Elizabeth has her own house key now- a black shiny one with pink sparkle hearts on it.  I handed it to her last night- heavy with the gravitas of it, the importance of it- the acknowledgement that she has crossed a threshold.  I realize that this is the first key in a long line of keys for her.  And  I was very aware that I’ve just traded one set of worries for another.

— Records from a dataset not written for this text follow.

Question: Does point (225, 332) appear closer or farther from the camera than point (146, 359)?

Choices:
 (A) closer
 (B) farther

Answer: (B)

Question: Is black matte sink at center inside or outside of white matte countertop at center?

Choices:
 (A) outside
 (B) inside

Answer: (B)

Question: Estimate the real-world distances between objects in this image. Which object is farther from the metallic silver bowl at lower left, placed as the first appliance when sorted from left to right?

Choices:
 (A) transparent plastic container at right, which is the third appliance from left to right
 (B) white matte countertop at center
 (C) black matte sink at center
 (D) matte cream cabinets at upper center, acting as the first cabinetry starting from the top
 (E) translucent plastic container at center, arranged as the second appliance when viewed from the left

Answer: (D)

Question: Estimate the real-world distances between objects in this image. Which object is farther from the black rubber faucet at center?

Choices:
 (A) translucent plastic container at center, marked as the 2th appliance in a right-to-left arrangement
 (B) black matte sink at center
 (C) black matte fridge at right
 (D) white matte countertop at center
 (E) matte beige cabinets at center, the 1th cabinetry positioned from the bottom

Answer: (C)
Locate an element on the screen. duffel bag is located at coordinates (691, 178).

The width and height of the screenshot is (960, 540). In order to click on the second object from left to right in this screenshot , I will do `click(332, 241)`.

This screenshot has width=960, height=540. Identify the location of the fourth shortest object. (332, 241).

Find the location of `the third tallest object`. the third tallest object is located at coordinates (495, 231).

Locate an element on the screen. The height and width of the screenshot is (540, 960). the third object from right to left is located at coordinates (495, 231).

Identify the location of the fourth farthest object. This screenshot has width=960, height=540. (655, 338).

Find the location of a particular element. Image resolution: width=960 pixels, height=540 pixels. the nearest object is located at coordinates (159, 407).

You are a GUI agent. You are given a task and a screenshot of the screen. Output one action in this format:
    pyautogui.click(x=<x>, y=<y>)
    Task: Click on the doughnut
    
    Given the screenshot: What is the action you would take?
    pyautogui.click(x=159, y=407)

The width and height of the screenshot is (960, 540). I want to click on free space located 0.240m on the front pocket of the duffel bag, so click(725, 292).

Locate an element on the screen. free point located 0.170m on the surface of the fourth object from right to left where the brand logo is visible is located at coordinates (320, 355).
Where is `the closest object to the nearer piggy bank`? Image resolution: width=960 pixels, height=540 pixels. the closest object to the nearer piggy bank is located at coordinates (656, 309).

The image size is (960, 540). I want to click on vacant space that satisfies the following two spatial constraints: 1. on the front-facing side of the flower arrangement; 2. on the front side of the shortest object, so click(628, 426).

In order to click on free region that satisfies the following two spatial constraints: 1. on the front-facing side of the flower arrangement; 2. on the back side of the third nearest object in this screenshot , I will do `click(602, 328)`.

Because of an understanding supervisor (and let me just say- wow!), my schedule is such that I can leave and be home at 2:45 when the children get out of school.  They walk or bike home with a huge group of children, and I can be at home to meet them.  I have grading and planning and emails and other “stuff” that I have to do- but I don’t have to be at the office to do it.  My classes are over, my office hours are done, and my afternoon is “free”.  Which means that, for the first time ever, I have been able to get home, help with homework, make dinner and just be there.  It means that we’re not paying a million dollars for afterschool care, that homework is getting done without fighting and that we’re eating healthier.  It’s made an amazing difference for all of us, and although I’m up late grading and planning and writing, it’s worth every minute.

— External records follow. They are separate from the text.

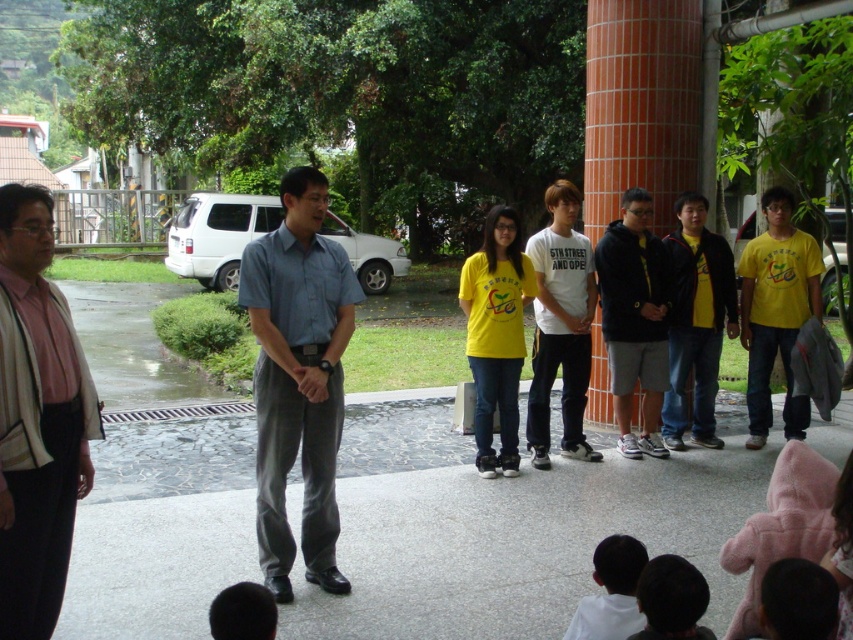 Does orange brick pillar at center have a larger size compared to black hoodie at center?

A: Correct, orange brick pillar at center is larger in size than black hoodie at center.

Looking at this image, does orange brick pillar at center lie behind black hoodie at center?

Yes, orange brick pillar at center is further from the viewer.

Who is more distant from viewer, (614, 184) or (630, 364)?

The point (614, 184) is behind.

The width and height of the screenshot is (853, 640). I want to click on orange brick pillar at center, so click(641, 106).

Does light blue fabric shirt at center have a greater height compared to smooth black hair at lower center?

Yes, light blue fabric shirt at center is taller than smooth black hair at lower center.

What do you see at coordinates (299, 378) in the screenshot? I see `light blue fabric shirt at center` at bounding box center [299, 378].

Is point (318, 282) positioned in front of point (683, 577)?

That is False.

Find the location of a particular element. light blue fabric shirt at center is located at coordinates (299, 378).

Who is higher up, white matte t-shirt at center or yellow matte jacket at center?

Positioned higher is yellow matte jacket at center.

Is white matte t-shirt at center behind yellow matte jacket at center?

That is False.

Is point (570, 321) closer to camera compared to point (699, 208)?

Yes, point (570, 321) is closer to viewer.

The width and height of the screenshot is (853, 640). In order to click on white matte t-shirt at center in this screenshot , I will do pos(560,324). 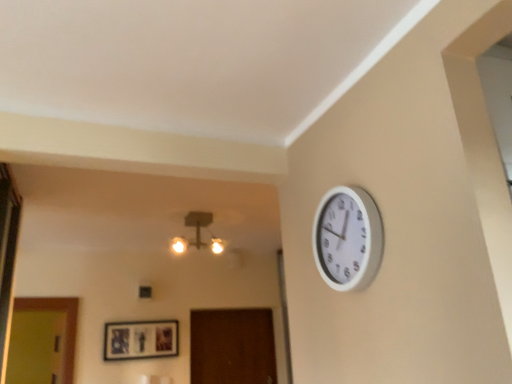 Question: Considering the relative positions of matte black picture frame at center and white plastic wall clock at upper right in the image provided, is matte black picture frame at center to the left or to the right of white plastic wall clock at upper right?

Choices:
 (A) left
 (B) right

Answer: (A)

Question: Considering their positions, is matte black picture frame at center located in front of or behind white plastic wall clock at upper right?

Choices:
 (A) front
 (B) behind

Answer: (B)

Question: Which object is the farthest from the matte glass chandelier at upper center?

Choices:
 (A) matte black picture frame at center
 (B) white plastic wall clock at upper right

Answer: (B)

Question: Estimate the real-world distances between objects in this image. Which object is closer to the matte glass chandelier at upper center?

Choices:
 (A) white plastic wall clock at upper right
 (B) matte black picture frame at center

Answer: (B)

But… it doesn’t always work that cleanly.  I have to leave my office at 2:10 at the latest to get home in time, and while my boss is accommodating, other factors are not as easy to navigate.  Today, for example, I had a meeting that was scheduled from 1:00-2:00.  Should have been no problem.  But… the meeting ran late.  I was caught up in a discussion that if I had left, would have gone a different direction from the way it ended up.  I love my job.  I want to be able to shape it.  And so I stayed.  Only 10 minutes, but 10 minutes that meant the difference between getting out at 2:10 and getting caught in the college traffic as the 12:45-2:15 classes let out.  I didn’t get home until 3:00. 

This has been an issue that happens about once a week.  It’s 10-15 minutes, that while not huge, means that my children would sit on my front door steps.  Sometimes, they went over to a friend’s house.  Sometimes, their friends sat with them.  I live in a neighborhood, that luckily, has children EVERYWHERE- that has stay-at-home parents EVERYWHERE- so sitting on our front steps for 15 minutes is a regular means of socializing.  But I don’t like it when it’s a necessity. 

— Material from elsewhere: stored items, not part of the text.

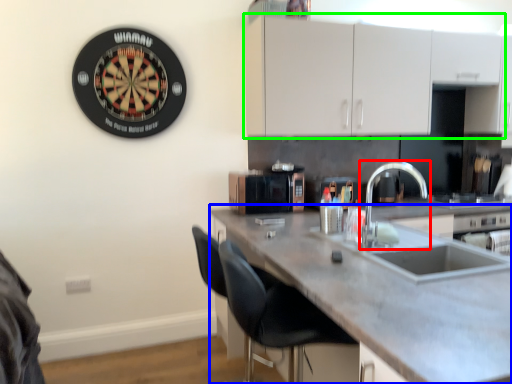 Question: Which is farther away from tap (highlighted by a red box)? countertop (highlighted by a blue box) or cabinetry (highlighted by a green box)?

Choices:
 (A) countertop
 (B) cabinetry

Answer: (A) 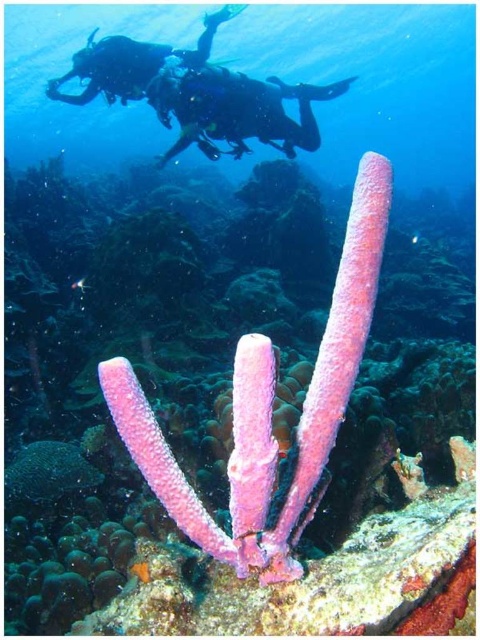 Can you confirm if pink sponge at center is taller than matte black scuba diver at upper left?

Correct, pink sponge at center is much taller as matte black scuba diver at upper left.

Who is more distant from viewer, (416, 632) or (162, 64)?

The point (162, 64) is more distant.

Which is behind, point (190, 634) or point (104, 64)?

The point (104, 64) is more distant.

Locate an element on the screen. pink sponge at center is located at coordinates (248, 522).

Is point (252, 106) positioned before point (94, 77)?

Yes.

Which of these two, matte black scuba diver at upper center or matte black scuba diver at upper left, stands shorter?

With less height is matte black scuba diver at upper left.

Between point (170, 81) and point (103, 67), which one is positioned in front?

Point (170, 81) is in front.

This screenshot has height=640, width=480. I want to click on matte black scuba diver at upper center, so click(x=236, y=109).

Can you confirm if pink sponge at center is positioned to the right of matte black scuba diver at upper center?

Incorrect, pink sponge at center is not on the right side of matte black scuba diver at upper center.

Between point (46, 595) and point (168, 96), which one is positioned in front?

Positioned in front is point (46, 595).

You are a GUI agent. You are given a task and a screenshot of the screen. Output one action in this format:
    pyautogui.click(x=<x>, y=<y>)
    Task: Click on the pink sponge at center
    This screenshot has width=480, height=640.
    Given the screenshot: What is the action you would take?
    pyautogui.click(x=248, y=522)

And Elizabeth IS 9 1/2 years old (She tries to claim 9 and 3/4, but that’s not for another 2 months!).  She is VERY responsible.  She follows the rules- to the letter.  So, we made a schedule for her to follow.  It’s posted on her door.  It has visual cues.  We practiced it.  She is to come in the house, and call me IMMEDIATELY.  She is to let the dog out to the back yard.  She is to get a snack from where we keep snack.  She is NOT to cook.  She is NOT allowed to let Emily or any friend come in the house.  She is not allowed to leave Ray alone in the house.  She is to wait for me because I will only be about 10-15 minutes late. 

This is a runup to the day when she turns ten- an age that she knows is the magic age when she can be at home by herself; 10 is 1 year away from the age of babysitting.  She has often told me “When I’m 10, I don’t have to go to the grocery store with you… When I’m 10, I don’t have to go____ with you…. When I’m 10… when I’m 10.”   She’s testing those waters of independence- 10 to 15 minutes at a time. 

I was laughing with my mother that I’m so grateful at times that she is who she is.  That she IS limited in imagination.  That she is so rules-oriented.  That she has such a hard time lying.  It means that I can trust her to follow the plan.  It means that I believe that she can handle it. 

Which also means that she’s growing up.  Which also means that I can begin to let her go- but only for 10 minutes at a time.  She’s still my baby… and 10 minutes is all I can handle.

And I’m not even letting myself THINK about when Ray gets close to 10… Ray, who has imagination.  Ray, who does lie easily.  Ray, who figures out how rules can be bent.  Ray, who has already figured out that because he is not allowed to be alone in the house, Elizabeth cannot go back outside to play with her friends unless he also wants to go outside- and so has realized that he holds the power of where Elizabeth can be.  Ray… will never be allowed to be by himself until he’s off to college.